Shifting Moods

This is written during a brief hiatus from blogging, when I had no internet connection for three weeks

My moods are shifting hourly today, I’m okay most of the time but perhaps that’s because I have almost no privacy and can’t really deal with the roller coaster of emotions I’m currently going through. When I’m on my own I feel so uprooted, sad and confused, wishing I don’t have to live out of boxes feeling like I’m constantly on the move.

The slow bureaucracy system is not helping much either, it takes two weeks to send my info from one city to another. I wonder if they walk the 40 km distance to get it there… After the two weeks wait I’ll have to apply for a ‘DigiD number’ online which was introduced when I left so I never applied for it at the time since I didn’t expect to ever use it.

It takes another week to get the ‘DigiD number’ and then I can finally register with all other organisations to get the ball rolling. I’ve received a letter yesterday that I’m supposed to have internet connection again next Tuesday which is pretty quick. Let’s hope I’ll receive the modem on time so I can start installing and testing the LAN/WAN.

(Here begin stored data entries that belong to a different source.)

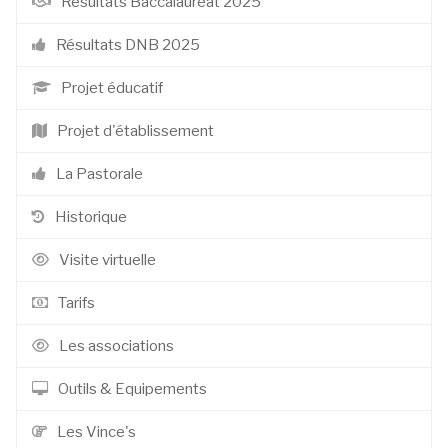
Résultats Baccalauréat 2025
Résultats DNB 2025
Projet éducatif
Projet d'établissement
La Pastorale
Historique
Visite virtuelle
Tarifs
Les associations
Outils & Equipements
Les Vince's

Once the connection is up and running the madness will start again, I have clients waiting for me to contact them. It’s okay, I can’t sit around and ‘do nothing’, I need to be busy to stay sane but on the other hand I really wish to be by myself for a while. Perhaps I’ll stay ‘invisible’, I need some time for me coz I don’t really feel like talking to anyone.

Stranger To Myself

This is written during a brief hiatus from blogging, when I had no internet connection for three weeks

I’m back to where I originally started and it feels strange, it’s like I’m having another culture shock again. I have to explore ways that are not familiar with me because I’ve been away for a while. Last Tuesday I went downtown to register at the city hall. I’d forgotten what it looked like and I was amazed by the marble floors and pillars, the canals and terraces surrounding this beautiful old building.

I was warned about having to wait for some time but I feel they didn’t keep me waiting that long at all. I guess ‘long’ means ‘hours’ to me but this only took 20 minutes. The woman opposite of me was very friendly and she answered all my questions, even the odd ones. I had to take the bus there but it was a nice trip, a trip down memory lane. So much has changed ever since I moved, so many new buildings and shops.

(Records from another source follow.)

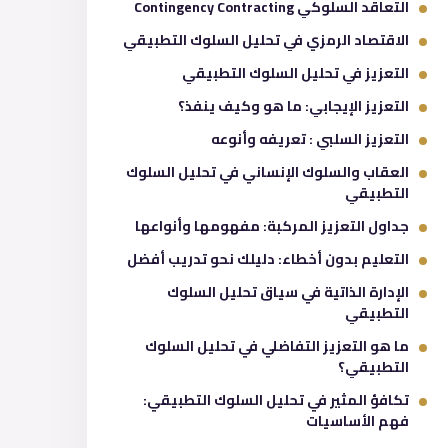
التعاقد السلوكي Contingency Contracting
الاقتصاد الرمزي في تحليل السلوك التطبيقي
التعزيز في تحليل السلوك التطبيقي
التعزيز الإيجابي: ما هو وكيف ينفذ؟
التعزيز السلبي : تعريفه وأنوعه
العقاب والسلوك الإنساني في تحليل السلوك
التطبيقي
جداول التعزيز المركبة: مفهومها وأنواعها
التعليم بدون أخطاء: دليلك نحو تدريب أفضل
الإدارة الذاتية في سياق تحليل السلوك
التطبيقي
ما هو التعزيز التفاضلي في تحليل السلوك
التطبيقي؟
تكافؤ المثير في تحليل السلوك التطبيقي:
فهم الأساسيات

This place used to be my home once but I realise it isn’t anymore. I’m reliving memory after memory which is funny in a way but scary at the same time. I recognise parts, for some odd reason they’re mostly statues which I used to climb and parks where I used to play. I saw the fences I used to sit on and hang from that have been there ever since I was a child. And next to it the building where we had gymnastics.

I cycled yesterday, after a long period of having the bicycle in storage I could finally cycle again. The weather was amazing and I cycled passed all the things that brought back these childhood memories.